A superheader file usually has grouped labels on row 1 (for example, “Decision Variables”, “Objectives”) and the actual column names on row 2.
- parasolpy.file_processing.load_solutions_dataframe(csv_path, superheader='auto', return_metadata=False)[source]
Load a solution CSV and normalize headers for downstream processing.
- Parameters:
csv_path – Path to the input CSV.
superheader – One of “auto”, “yes”, “no”.
return_metadata – If True, also returns a metadata dict with grouped column info.
- Returns:
DataFrame, or (DataFrame, metadata) when return_metadata is True.
- parasolpy.file_processing.convert_solutions_csv_to_single_header(input_csv, output_csv=None, superheader='auto', index=False)[source]
Convert a solutions CSV to a normalized single-header CSV file.
- Parameters:
input_csv – Source CSV path.
output_csv – Destination path. If None, writes next to input using ‘<stem>.single_header.csv’.
superheader – One of “auto”, “yes”, “no”.
index – Whether to write DataFrame index to output CSV.
- Returns:
pathlib.Path to the written CSV.
- parasolpy.file_processing.split_solutions_dataframe(solutions, metadata=None, decision_columns=None, objective_columns=None, id_columns=('Solution', 'Solution ID'), include_id_columns=True)[source]
Split a solutions DataFrame into decision and objective DataFrames.
- Parameters:
solutions – Input DataFrame.
metadata – Metadata returned from load_solutions_dataframe(…, return_metadata=True). Used to auto-detect grouped columns from a superheader.
decision_columns – Explicit decision-variable columns. If None, inferred from metadata.
objective_columns – Explicit objective columns. If None, inferred from metadata.
id_columns – Candidate ID columns to preserve in each output DataFrame.
include_id_columns – Whether to keep detected ID columns in outputs.
- Returns:
dict with keys ‘decisions’, ‘objectives’, ‘decision_columns’, ‘objective_columns’.

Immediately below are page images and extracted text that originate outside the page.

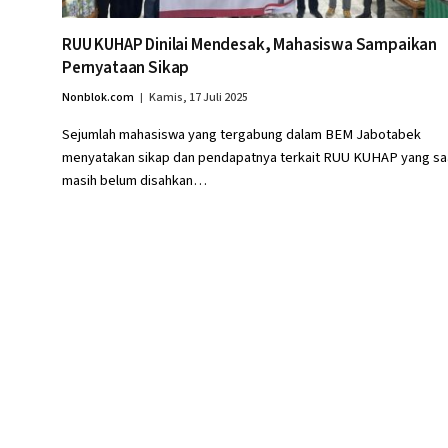
RUU KUHAP Dinilai Mendesak, Mahasiswa Sampaikan
Pernyataan Sikap
Nonblok.com
Kamis, 17 Juli 2025
Sejumlah mahasiswa yang tergabung dalam BEM Jabotabek
menyatakan sikap dan pendapatnya terkait RUU KUHAP yang saa
masih belum disahkan…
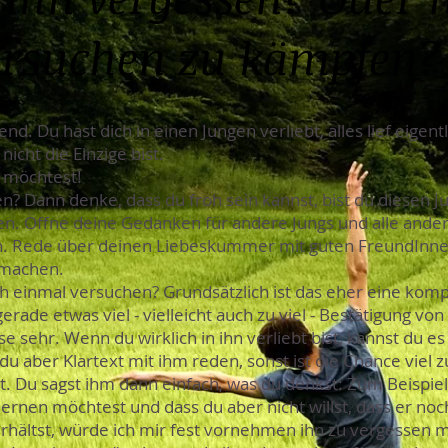
ersuchen zu kämpfen?
end. Du hast dich in einen Jungen verliebt, alles lief eigen
icht die Einzige bist.
t möchtest!
n? Dann denke, dass du froh sein kannst, bist du diesen J
en. Öffne deine Gedanken für andere Jungs und alle and
n. Rede über deinen Liebeskummer mit guten FreundInnen
s machen.
 einmal versuchen? Grundsätzlich ist das eher eine kompl
gerade etwas viel - vielleicht auch zu viel - Bestätigung v
e sehr. Wenn du wirklich in ihn verliebt bist, kannst du e
du aber Klartext mit ihm reden, sonst ist die Chance viel z
. Du sagst ihm dann einfach, was du denkst: Zum Beispiel, 
ernen möchtest und dass du aber nicht willst, dass er noc
erhältst, würde ich mir fest vornehmen ihn zu vergessen m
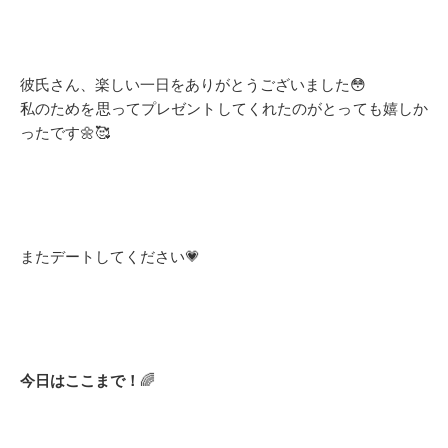
彼氏さん、楽しい一日をありがとうございました😳
私のためを思ってプレゼントしてくれたのがとっても嬉しか
ったです🌼🥰
またデートしてください💗
今日はここまで！
🌈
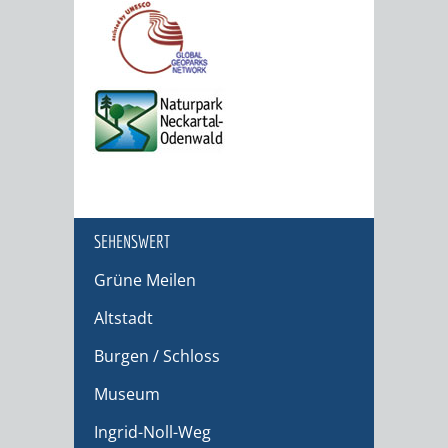
SEHENSWERT
Grüne Meilen
Altstadt
Burgen / Schloss
Museum
Ingrid-Noll-Weg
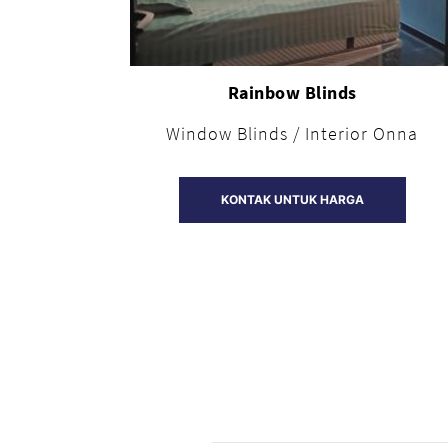
Rainbow Blinds
Window Blinds / Interior Onna
KONTAK UNTUK HARGA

- parasolpy.file_processing.split_solutions_csv(input_csv, decisions_csv=None, objectives_csv=None, superheader='auto', decision_columns=None, objective_columns=None, id_columns=('Solution', 'Solution ID'), include_id_columns=True, index=False)[source]
Split a solutions CSV and write decisions-only and objectives-only CSVs.
- Parameters:
input_csv – Source solutions CSV path.
decisions_csv – Destination for decision-variable subset. Defaults to ‘<stem>.decisions.csv’.
objectives_csv – Destination for objective subset. Defaults to ‘<stem>.objectives.csv’.
superheader – One of “auto”, “yes”, “no”.
decision_columns – Explicit decision columns, optional.
objective_columns – Explicit objective columns, optional.
id_columns – Candidate ID columns to keep.
include_id_columns – Include ID columns in both outputs.
index – Whether to write DataFrame index to output CSVs.
- Returns:
dict with output paths and detected column groupings.